Ok...i can understand your desires are not for the "cool factor", but your going to spend a ton of cash for those bragging rights or epic VR6 status.(same thing as "cool factor" in my eyes) 
Will you be assembling the motor yourself? Ever blueprint a motor before? Do you own the tools neccessary for the job?
For a decent machine shop to line bore, bore your cylinders, hone, etc. with you doing the assembly yourself you will still spend $1200-1500 just on the simple stuff. For them to assemble your short block for you, add $2k to your final price. Thats not counting work needed on the head. Everything for the 24valves is expensive in comparison to 12v or 1.8T parts. I think for what it will cost you and the extra hassle, stick with just a spacer on a stock block. These motors are still "Epic" with a spacer and boost....you will still be very happy and impressed with how it turns out.


----------



## joeeveryman87 (Dec 6, 2010)

i do realize the amount of time and money that is going to be involved ive been researching this project idea for some time now, i have a good machine shop (freind of mine) to do the machine work for much cheaper than you "quoted" im doing all the work myself with some freinds(all of which are no strangers to heavy engine work) besides the short block reasembly and obviously the machine work. if you think im just trying to be "cool" than thats your oppinion, but im 24years young  haha and i think im past the teenage ****, it purely sm that ive always wanted to do, to be honest im not sure why your so concerned with the monetary part of this, its gonna be my money that im spending i realize it will cost somwhere between 10,000-15,000 but thats my problem. soooooooooooo back to why this thread has been started, for tips, pros, cons(besides cost) hidden problem factors anything anyone would like to let me and anyone elsewhos veiws this thread know about this project (BESIDES COST ISSUES) I KNOW ITS EXPENSIVE :banghead:, there now that has been settled haha, btw snitches, i do appreciate your concern, thanks.


----------



## One Gray GLI (Apr 2, 2007)

pros: 
fun highway car. 
sleeper status. 
sounds amazing. 
something not many people have. 
reliable if put together correctly 
stock drivability (good power under boost still, even with lower compression) 

cons: 
****ty platform, bad aftermarket support 
money (sorry. lol) 
traction issues 
the thought you could have built something else more fun for cheaper. 
VR6s are terrible to work on until you familiarize yourself with everything over time. 

the negatives outweigh the positive.

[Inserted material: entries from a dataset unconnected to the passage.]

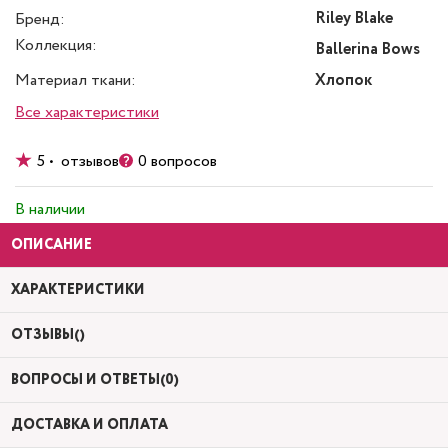
Riley Blake
Бренд:
Коллекция:
Ballerina Bows
Материал ткани:
Хлопок
Все характеристики
5 • отзывов
0 вопросов
В наличии
ОПИСАНИЕ
ХАРАКТЕРИСТИКИ
ОТЗЫВЫ()
ВОПРОСЫ И ОТВЕТЫ(0)
ДОСТАВКА И ОПЛАТА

Trust me, I was in your shoes before. But you've got your heart set out on it, so just research, read build threads from the past, and try not to make mistakes that people have in the past


----------



## joeeveryman87 (Dec 6, 2010)

One Gray GLI said:


> pros:
> fun highway car.
> sleeper status.
> sounds amazing.
> ...


 hahaha thanks man, and DAMN again with the money lol JK! oh just curious in your oppinion when you say sm more fun....you mean like RWD or AWD platform? if so i do agree with you, but FWD is what i have and i only paid 5k for it with 70,000miles on it. so spending all the extra money on sm else with a different drive system plus the turbo set-up just isnt feasible


----------



## One Gray GLI (Apr 2, 2007)

haha, I mean..I'm just giving you the other side of the arguement. I love driving my car, it still puts a smile on my face..but realistically? I would have rather spent the money I spent on my mk4 on my STI... maybe a nice rotated kit for it.


----------



## DannyLo (Aug 2, 2006)

One Gray GLI said:


> haha, I mean..I'm just giving you the other side of the arguement. I love driving my car, it still puts a smile on my face..but realistically? I would have rather spent the money I spent on my mk4 on my STI... maybe a nice rotated kit for it.

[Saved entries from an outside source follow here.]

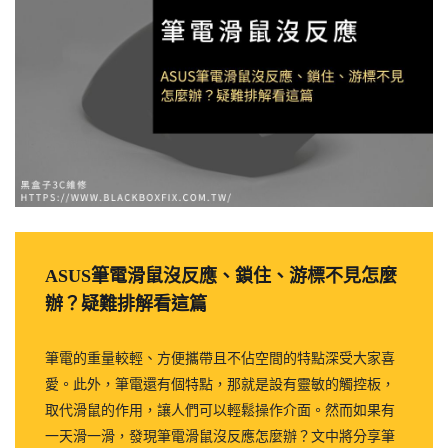
ASUS筆電滑鼠沒反應、鎖住、游標不見怎麼
辦？疑難排解看這篇
筆電的重量較輕、方便攜帶且不佔空間的特點深受大家喜
愛。此外，筆電還有個特點，那就是設有靈敏的觸控板，
取代滑鼠的作用，讓人們可以輕鬆操作介面。然而如果有
一天滑一滑，發現筆電滑鼠沒反應怎麼辦？文中將分享筆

That's all subjective man. I'd rather have a built 24v with a 3.2 head and high revving valvetrain even in a fwd golf than spend money on an STI. 

Variety is the spice of life:beer:


----------



## One Gray GLI (Apr 2, 2007)

well, good luck finding a trans/gear set that's strong enough to handle the torque over time, unless you plan on buying the o2m dogboxes that Ed has now. And that'll run you almost as much as your turbo kit alone. lol the fwd o2m gearbox won't take much more 550wtq when you actually have traction. It doesn't break as easily on a fwd platform because the tires just spin. -_-

This is why I'm saying, there's a reason everyone aims for 500whp on a 24v. It's a safe point where tons of crap doesn't break. Single walbro/Bosch 044 is still enough for that power goal, trans/axles, bottom end.. everything. 

Whatever though, as I said, I do enjoy my car, I've just thought of everything i could that's negative. If I came here and said "omg 24vs are the greatest, gl" then I wouldn't be helping


----------



## joeeveryman87 (Dec 6, 2010)

"omg 24vs are the greatest, gl" then I wouldn't be helping [/QUOTE]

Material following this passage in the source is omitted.